Where is Skopje, Macedonia? – Skopje, Macedonia Map – Skopje, Macedonia Map Download Free

Skopje, Macedonia

Leaving Bulgaria behind, we head west through Mediterranean Europe. Our first stop is Macedonia, the ancient nation sandwiched both culturally and geographically between Bulgaria, Greece, Albania and two fellow former Yugoslav republics, Serbia and Kosovo.

Like Bulgaria before it, the Macedonian contribution to our language isn’t as robust as it is elsewhere. However, there is at least one word here that’s worth stopping to admire:

Macedoine is a French word of modern coinage It means a mixture of different fruits iced, such as confectioners prepare for desserts; also a round game at cards, when each player chooses his own in succession.

Where is Skopje, Macedonia? – Skopje, Macedonia Map – Skopje, Macedonia Map Download Free Photo Gallery



Literally speaking, the word macedoine is nothing more than the French name for Macedonia – so essentially we have here a word that means ‘a fruit salad’, ‘a card game’, and ‘a former Yugoslav republic’. There can’t be many of those in the dictionary surely. So where did it come from? And why, of all places, should it be Macedonia?

As the name of a medley of fruits, macedoine first appeared in its native French in the mid eighteenth century, before falling into use in

English in the early 1800s. Its exotic-sounding name soon caught on with Victorian diners, and before long macédoines of everything from frozen fruits to glazed vegetables were appearing in the menus and cookmy blogs of nineteenth-century England.

As for the card game, macédoine seemingly never much caught on in England, and has long since fallen out of fashion in its native France. As a result, precisely how it was played and what its rules entailed remain something of a mystery – but we do know a little something about it, thanks to a footnote to one of the greatest of all French novels:

Some readers may not know that a macédoine is a medley of several games of chance, among which each player has the right to choose when it is his turn to deal. It is one of the novelties of our day.

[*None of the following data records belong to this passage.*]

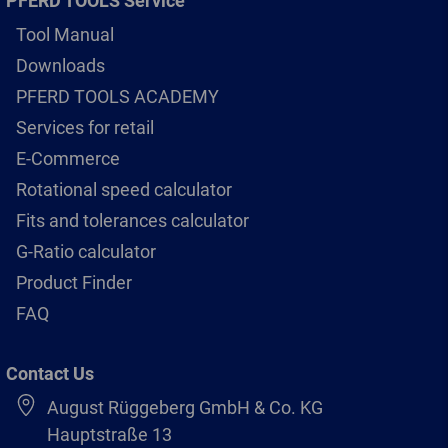
PFERD TOOLS Service
Tool Manual
Downloads
PFERD TOOLS ACADEMY
Services for retail
E-Commerce
Rotational speed calculator
Fits and tolerances calculator
G-Ratio calculator
Product Finder
FAQ
Contact Us
August Rüggeberg GmbH & Co. KG
Hauptstraße 13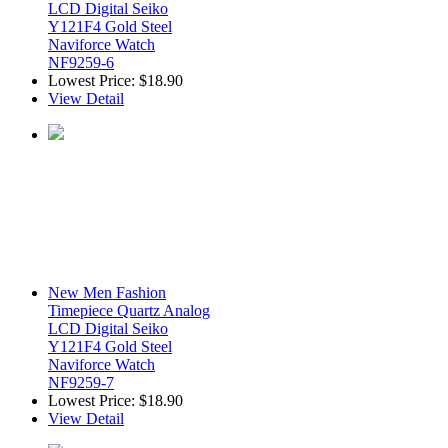
LCD Digital Seiko
Y121F4 Gold Steel
Naviforce Watch
NF9259-6
Lowest Price:
$18.90
View Detail
New Men Fashion
Timepiece Quartz Analog
LCD Digital Seiko
Y121F4 Gold Steel
Naviforce Watch
NF9259-7
Lowest Price:
$18.90
View Detail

The connection between Henry Luttrell’s fruity mélange and the somewhat perplexing card game mentioned in Dangerous Liaisons is that they’re both medleys of some description. What does that have to do with Macedonia? In truth, no one is entirely sure. But the popular theory concerns one of the most famous characters in all history.

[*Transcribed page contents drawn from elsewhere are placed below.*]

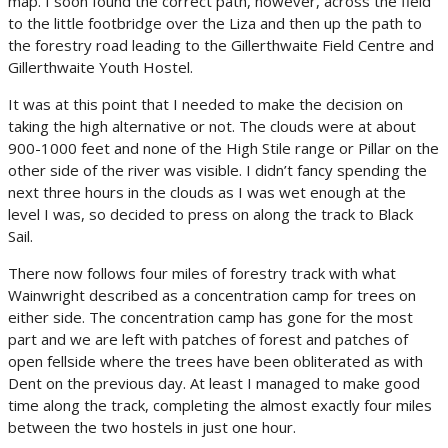
map. I soon found the correct path, however, across the field
to the little footbridge over the Liza and then up the path to
the forestry road leading to the Gillerthwaite Field Centre and
Gillerthwaite Youth Hostel.
It was at this point that I needed to make the decision on
taking the high alternative or not. The clouds were at about
900-1000 feet and none of the High Stile range or Pillar on the
other side of the river was visible. I didn’t fancy spending the
next three hours in the clouds as I was wet enough at the
level I was, so decided to press on along the track to Black
Sail.
There now follows four miles of forestry track with what
Wainwright described as a concentration camp for trees on
either side. The concentration camp has gone for the most
part and we are left with patches of forest and patches of
open fellside where the trees have been obliterated as with
Dent on the previous day. At least I managed to make good
time along the track, completing the almost exactly four miles
between the two hostels in just one hour.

Alexander the Great was born in Pella – now in the modern-day Greek region of Macedonia, not its Yugoslav neighbour to its north -in 356 bce. He reigned over the kingdom of Macedonia for thirteen years, from the death of his father Philip II in 336 bce to his own death in Babylon in 323 bce, at the age of thirty-two. In that short time, Alexander extended the range of the Macedonian kingdom so greatly that by the time of his death it stretched from Greece and the Balkans in the west to the Nile valley in the south, and as far east as the Indian Ocean and the Himalayas. Some of the greatest cities in antiquity fell under his control – Ephesus, Jerusalem, Persepolis and

Tyre among them – and Alexander ruled over Greeks, Persians, Phoenicians, Judaeans, Babylonians, Egyptians and Mesopotamians. In modern terms, his empire would have covered some twenty-two countries, from Serbia, Cyprus, Turkey and Egypt to Afghanistan, Tajikistan, Pakistan and India.

Few figures in history have ever wielded such power, let alone done so single-handedly – or, for that matter, by the age of thirty-two. But of all Alexander’s achievements, what concerns us here is that impressive geographical inventory of peoples and nations over whom he once ruled. It is that that lies behind the macedoine: etymologically, what better name could there be for a medley of any kind than one that alludes to an empire, and an emperor, that once ruled over so diverse a group of peoples, and so many countries?

According to Charles Elme Francatelli’s The Modern Cook (1846), a vegetable macedoine was made by mixing together diced cucumber, boiled peas, cauliflower florets, asparagus heads, French beans ‘cut into the shape of diamonds’, and ‘some carrots and turnips in fancy shapes’.